[Dataset entries]
[Start of Attachment]

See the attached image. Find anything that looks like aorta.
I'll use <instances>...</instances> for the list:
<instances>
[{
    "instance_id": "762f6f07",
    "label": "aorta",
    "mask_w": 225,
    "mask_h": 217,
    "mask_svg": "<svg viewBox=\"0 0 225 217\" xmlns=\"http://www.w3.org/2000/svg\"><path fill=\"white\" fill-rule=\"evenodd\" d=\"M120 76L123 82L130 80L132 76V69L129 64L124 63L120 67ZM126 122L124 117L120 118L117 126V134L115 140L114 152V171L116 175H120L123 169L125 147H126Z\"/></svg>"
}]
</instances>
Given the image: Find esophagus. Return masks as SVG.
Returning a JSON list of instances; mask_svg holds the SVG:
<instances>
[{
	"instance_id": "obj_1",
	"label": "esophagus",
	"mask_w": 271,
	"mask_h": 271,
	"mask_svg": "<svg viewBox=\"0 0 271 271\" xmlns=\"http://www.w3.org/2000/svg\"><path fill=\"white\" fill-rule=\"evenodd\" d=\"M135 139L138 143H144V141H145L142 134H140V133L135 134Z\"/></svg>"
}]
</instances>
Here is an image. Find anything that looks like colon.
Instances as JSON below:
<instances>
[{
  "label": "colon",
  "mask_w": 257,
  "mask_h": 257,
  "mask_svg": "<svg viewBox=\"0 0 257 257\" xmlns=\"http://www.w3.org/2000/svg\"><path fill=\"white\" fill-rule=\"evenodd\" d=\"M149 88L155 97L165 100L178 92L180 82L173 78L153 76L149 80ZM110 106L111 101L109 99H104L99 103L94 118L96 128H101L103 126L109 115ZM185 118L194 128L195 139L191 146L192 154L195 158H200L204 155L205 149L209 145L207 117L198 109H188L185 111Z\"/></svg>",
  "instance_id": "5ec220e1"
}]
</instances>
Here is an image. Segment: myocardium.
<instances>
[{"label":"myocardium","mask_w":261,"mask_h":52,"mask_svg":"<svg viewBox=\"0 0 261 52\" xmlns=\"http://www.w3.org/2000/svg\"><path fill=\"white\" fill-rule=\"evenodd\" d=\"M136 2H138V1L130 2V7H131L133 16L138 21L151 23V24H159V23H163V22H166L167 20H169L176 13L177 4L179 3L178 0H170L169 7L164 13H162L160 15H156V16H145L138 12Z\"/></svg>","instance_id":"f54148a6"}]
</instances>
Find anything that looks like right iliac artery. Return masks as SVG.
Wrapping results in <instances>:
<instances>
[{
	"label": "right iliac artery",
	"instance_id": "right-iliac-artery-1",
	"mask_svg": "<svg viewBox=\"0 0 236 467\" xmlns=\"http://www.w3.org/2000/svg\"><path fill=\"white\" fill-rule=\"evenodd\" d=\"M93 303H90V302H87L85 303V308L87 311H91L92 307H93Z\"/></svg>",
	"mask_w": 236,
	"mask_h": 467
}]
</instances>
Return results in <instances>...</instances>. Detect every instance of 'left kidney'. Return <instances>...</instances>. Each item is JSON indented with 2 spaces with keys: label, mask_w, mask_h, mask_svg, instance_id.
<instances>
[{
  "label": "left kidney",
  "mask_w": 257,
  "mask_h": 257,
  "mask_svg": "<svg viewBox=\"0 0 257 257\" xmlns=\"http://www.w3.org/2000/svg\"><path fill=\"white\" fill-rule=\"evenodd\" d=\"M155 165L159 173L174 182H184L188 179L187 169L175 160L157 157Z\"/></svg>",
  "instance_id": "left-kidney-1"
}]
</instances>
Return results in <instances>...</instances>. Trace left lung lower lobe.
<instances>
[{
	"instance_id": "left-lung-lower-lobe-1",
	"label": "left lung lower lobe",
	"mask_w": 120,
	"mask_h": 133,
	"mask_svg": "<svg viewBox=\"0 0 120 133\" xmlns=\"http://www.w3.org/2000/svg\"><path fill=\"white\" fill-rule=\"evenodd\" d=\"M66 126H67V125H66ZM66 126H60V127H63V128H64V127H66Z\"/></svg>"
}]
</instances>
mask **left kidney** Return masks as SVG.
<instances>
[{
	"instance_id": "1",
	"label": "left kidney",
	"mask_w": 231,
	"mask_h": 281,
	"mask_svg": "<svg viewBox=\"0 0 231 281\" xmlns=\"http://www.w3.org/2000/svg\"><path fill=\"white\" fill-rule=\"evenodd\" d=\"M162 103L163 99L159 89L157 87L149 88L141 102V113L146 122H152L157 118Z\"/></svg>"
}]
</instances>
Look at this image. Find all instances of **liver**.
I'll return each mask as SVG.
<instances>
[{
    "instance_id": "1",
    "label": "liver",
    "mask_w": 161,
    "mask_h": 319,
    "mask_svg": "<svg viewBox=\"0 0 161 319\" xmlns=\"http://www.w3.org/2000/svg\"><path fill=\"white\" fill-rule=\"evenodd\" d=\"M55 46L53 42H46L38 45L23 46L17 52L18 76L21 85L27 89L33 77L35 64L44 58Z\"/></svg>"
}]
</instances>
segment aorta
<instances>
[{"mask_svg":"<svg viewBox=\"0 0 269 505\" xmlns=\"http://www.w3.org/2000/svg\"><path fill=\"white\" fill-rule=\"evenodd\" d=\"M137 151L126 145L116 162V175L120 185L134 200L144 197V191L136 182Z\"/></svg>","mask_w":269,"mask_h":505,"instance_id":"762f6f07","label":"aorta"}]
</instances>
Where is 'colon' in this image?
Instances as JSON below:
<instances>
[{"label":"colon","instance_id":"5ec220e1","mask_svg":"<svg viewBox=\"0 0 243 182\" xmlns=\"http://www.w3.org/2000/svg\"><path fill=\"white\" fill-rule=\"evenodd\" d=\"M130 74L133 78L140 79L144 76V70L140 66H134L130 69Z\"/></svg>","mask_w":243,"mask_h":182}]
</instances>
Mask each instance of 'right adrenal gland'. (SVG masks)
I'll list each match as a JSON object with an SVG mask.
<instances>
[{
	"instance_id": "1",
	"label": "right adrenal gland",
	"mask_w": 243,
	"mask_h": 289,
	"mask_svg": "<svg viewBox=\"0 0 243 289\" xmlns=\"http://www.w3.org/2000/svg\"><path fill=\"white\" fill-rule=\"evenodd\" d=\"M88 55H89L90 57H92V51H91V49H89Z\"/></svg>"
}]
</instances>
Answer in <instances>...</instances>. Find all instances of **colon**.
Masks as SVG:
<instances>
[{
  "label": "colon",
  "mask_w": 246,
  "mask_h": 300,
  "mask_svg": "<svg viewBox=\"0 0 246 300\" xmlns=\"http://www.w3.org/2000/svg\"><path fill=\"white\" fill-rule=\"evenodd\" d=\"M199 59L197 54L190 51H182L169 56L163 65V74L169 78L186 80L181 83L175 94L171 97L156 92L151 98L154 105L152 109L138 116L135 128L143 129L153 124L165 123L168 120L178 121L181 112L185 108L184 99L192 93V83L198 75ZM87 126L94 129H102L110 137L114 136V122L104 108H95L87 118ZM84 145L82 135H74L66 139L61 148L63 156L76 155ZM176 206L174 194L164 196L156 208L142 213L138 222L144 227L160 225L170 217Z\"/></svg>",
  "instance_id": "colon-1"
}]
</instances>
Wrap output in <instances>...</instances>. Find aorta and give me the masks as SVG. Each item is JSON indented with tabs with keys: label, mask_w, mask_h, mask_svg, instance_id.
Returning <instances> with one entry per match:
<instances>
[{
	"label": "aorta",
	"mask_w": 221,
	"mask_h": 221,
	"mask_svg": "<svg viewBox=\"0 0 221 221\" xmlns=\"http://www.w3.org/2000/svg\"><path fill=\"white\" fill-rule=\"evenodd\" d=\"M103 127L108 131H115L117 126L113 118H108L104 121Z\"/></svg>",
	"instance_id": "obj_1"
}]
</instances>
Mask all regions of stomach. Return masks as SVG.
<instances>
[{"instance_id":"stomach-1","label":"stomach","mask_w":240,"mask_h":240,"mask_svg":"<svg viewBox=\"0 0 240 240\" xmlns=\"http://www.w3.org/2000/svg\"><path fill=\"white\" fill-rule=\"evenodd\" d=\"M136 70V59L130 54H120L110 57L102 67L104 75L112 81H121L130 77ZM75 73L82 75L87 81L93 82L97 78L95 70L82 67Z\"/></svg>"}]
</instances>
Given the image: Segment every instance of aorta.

[End of Attachment]

## EXERCISE DESCRIPTION
Take the line that contains "Wrap output in" and every line after it to the end of the entries above, and reproduce them exactly.

## WRITTEN RESPONSE
Wrap output in <instances>...</instances>. Find aorta and give me the masks as SVG. Each item is JSON indented with tabs with keys: label, mask_w, mask_h, mask_svg, instance_id.
Returning <instances> with one entry per match:
<instances>
[{
	"label": "aorta",
	"mask_w": 221,
	"mask_h": 221,
	"mask_svg": "<svg viewBox=\"0 0 221 221\" xmlns=\"http://www.w3.org/2000/svg\"><path fill=\"white\" fill-rule=\"evenodd\" d=\"M103 127L108 131H115L117 126L113 118H108L104 121Z\"/></svg>",
	"instance_id": "obj_1"
}]
</instances>
Mask all regions of stomach. Return masks as SVG.
<instances>
[{"instance_id":"stomach-1","label":"stomach","mask_w":240,"mask_h":240,"mask_svg":"<svg viewBox=\"0 0 240 240\" xmlns=\"http://www.w3.org/2000/svg\"><path fill=\"white\" fill-rule=\"evenodd\" d=\"M136 70V59L130 54H120L110 57L102 67L104 75L112 81H121L130 77ZM75 73L82 75L87 81L93 82L97 78L95 70L82 67Z\"/></svg>"}]
</instances>
Given the image: Segment every instance of aorta.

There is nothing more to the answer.